15.4—Handstand push-ups! We don’t want to say that we called it, but…In fact, leading up to 15.4 the general buzz around the community was that a bodyweight movement would make its debut in this year’s Open, and the consensus was that it would be the handstand push-up (HSPU). Well, you were right!
In a rematch between the competitors of last years 14.4 announcement, Scott Panchik and Josh Bridges took to the floor at CrossFit X-Factor in Portland, OR. Moments later, Dave Castro joined them, and proceeded to ask the athletes what they would like to see in the workout.
Bridges: “Squat cleans and burpee box jumps.”
Panchik: “Hang cleans and burpee box jumps.”
As the athletes were talking, a whiteboard was brought out behind them. Always looking to add some drama to the show, Castro then announced our fate for the fourth workout of the 2015 Open.
“15.4 is…going to follow this rep scheme.”
Castro takes out a pen.
“3, 3. 6, 3. 9 ,3. 12, 6. 15, 6. 18, 6. 21, 9. 24, 9. 27, 9 and so on.”
Well, that’s certainly new. But what are the movements that will be accompanying this rep scheme?
“The first movement is…push-ups.”
WHAT? I’d wager that most athletes watching the announcement around the world eagerly started rubbing their hands together, contemplating what life would be like in the round of 27/9. Bridges and Panchik looked at each other, visibly surprised—or was that confused?

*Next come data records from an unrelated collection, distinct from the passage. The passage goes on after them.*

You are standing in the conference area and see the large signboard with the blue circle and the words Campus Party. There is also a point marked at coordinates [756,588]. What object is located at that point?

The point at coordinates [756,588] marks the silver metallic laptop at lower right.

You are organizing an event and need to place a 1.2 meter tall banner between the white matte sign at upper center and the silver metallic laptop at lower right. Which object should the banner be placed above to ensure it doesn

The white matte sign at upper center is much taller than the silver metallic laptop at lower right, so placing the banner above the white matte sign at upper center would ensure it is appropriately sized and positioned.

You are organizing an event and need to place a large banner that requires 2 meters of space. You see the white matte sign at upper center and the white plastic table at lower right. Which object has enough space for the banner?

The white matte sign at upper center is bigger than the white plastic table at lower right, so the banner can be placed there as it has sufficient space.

“The second movement is cleans at 185lbs. 15.4 is…wait, wait, wait. We do have a scaled option this year, let’s take advantage of that.”
Oh boy. Here it comes.
“The first movement in 15.4 is really handstand push-ups. The second movement is cleans at 185lbs for the men, 125lbs for the women. As many reps as possible in 8 minutes.”
3 handstand push-ups
6 handstand push-ups
9 handstand push-ups
12 handstand push-ups
15 handstand push-ups
18 handstand push-ups
21 handstand push-ups
Etc., following same pattern
Men 185 lb. Women 125 lb.
As the two men warmed-up, we were told to pay close attention to the movement standards for this workout, and the reason why became immediately apparent—these weren’t going to be your typical HSPUs. Athletes and judges need to mark a ‘foot line’ on the wall that the athlete must clear with their heels for each rep to count. To do this, athletes need to stand facing the wall, with their arms and hands held straight above them, with the thumbs touching. From here, mark the height of your wrists, then measure 3 inches down and create a line on the wall. That’s the line you need to clear.
Prior to the start of the workout Games legend Chris Spealler joined our screens to give his preview, and, in so doing, provide a little advice to all the athletes who will be attempting 15.4 over the weekend.

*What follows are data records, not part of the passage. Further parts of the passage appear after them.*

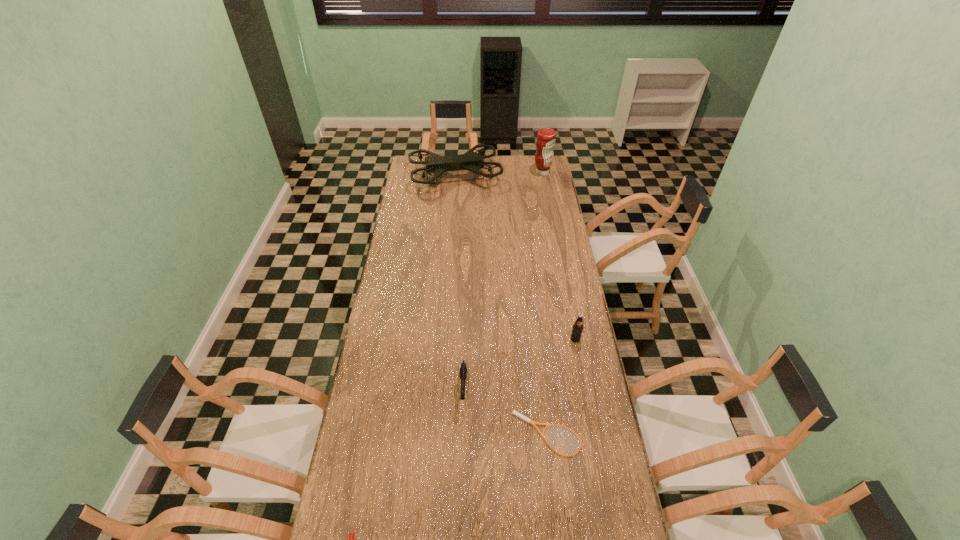 Where is `object positioned at the far right corner`? The height and width of the screenshot is (540, 960). object positioned at the far right corner is located at coordinates (546, 139).

What are the coordinates of `vacant point at the far edge` in the screenshot? It's located at (509, 173).

Where is `free space at the left edge of the desktop`? The height and width of the screenshot is (540, 960). free space at the left edge of the desktop is located at coordinates (407, 179).

Where is `vacant space at the right edge of the desktop`? The image size is (960, 540). vacant space at the right edge of the desktop is located at coordinates (542, 272).

Image resolution: width=960 pixels, height=540 pixels. Find the location of `unoccupied position between the drone and the pop`. unoccupied position between the drone and the pop is located at coordinates (516, 257).

Identify the location of free space between the farther tennis racket and the drone. (502, 305).

What are the coordinates of `empty space between the third shortest object and the drone` in the screenshot? It's located at (460, 281).

Find the location of `empty space between the fourth farthest object and the farther tennis racket`. empty space between the fourth farthest object and the farther tennis racket is located at coordinates (506, 411).

Identify the location of vacant space that is in between the second nearest object and the fourth nearest object. Image resolution: width=960 pixels, height=540 pixels. (562, 387).

Identify the location of the second closest object to the drone. This screenshot has height=540, width=960. (577, 329).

“I think you’ll be shocked to see how quickly these guys go to singles on the cleans in order for them to recover so they can get back to the HSPUs in time. For you guys watching, break those puppies [the HSPUs] into small sets of two and three with short breaks.”
Before the workout began, I think it’s fair to say that most people would have picked Bridges to take the win. After all, with his smaller stature (and short range of motion) Bridges is renowned for his HSPU ability, and 185lbs is a relatively light weight for both men. In fact, Chase Ingram, Bill Grundler and Chris Spealler (who were working as the play-by-play announcers for the event) all predicted that Bridges would take the win over Panchik.
In the very first round, Bridges cranked out three strict HSPU, while Panchik kipped his opening set. Still, both men got to the barbell at the same point. However, Bridges elected to go touch-and-go on his first three cleans, while Panchik immediately broke them up into singles. In fact, Bridges performed the first two rounds of the workout unbroken with strict HSPUs, while Panchik employed a methodical pace that saw him rest on his head during the HSPUs and drop the barbell after every clean.
By the fourth round, Panchik’s strategy started to pay off. Bridges started to struggle clearing the tape with his heels during his HSPUs, and was no-repped several times. Panchik, on the other hand, was able to clear 12 HSPUs unbroken, taking the lead. It was a lead he would not relinquish, as his steady pace and consistent reps on the HSPUs enabled him to build a 10-rep lead over Bridges as both men entered the round of 18 HSPUs and 9 cleans. However, with four minutes remaining, both men were visibly fatigued, and the no-reps started coming thick and fast for both men. However, Panchik’s early strategy of breaking the cleans into singles and kipping his HSPUs—not to mention not having any missed reps in the early rounds—meant that his shoulders had a bit more pump left in them. It paid dividends for the Central East competitor, as he was able to avenge his loss to Bridges during 14.4 last year and take the win in 15.4.
Panchik: 147 reps
Bridges: 122 reps
Tips from the pros
Scott Panchik, speaking on the Cool Down Show after 15.4
The plan was to kip the whole time and find a slow and consistent pace that showed control at the top [of the HSPUs] and met the standard. There were a couple of times when I was locking out that I heard my judge say no-rep before I started coming back down, so I pushed out that last little bit. So as you guys do this at your gyms, hang out at the top and don’t be in a hurry to come back down.
If you know you do not have a single handstand push-up, go scaled. But if you’re close or have 1 or more, take your 8 minutes and go for it as Rx’d.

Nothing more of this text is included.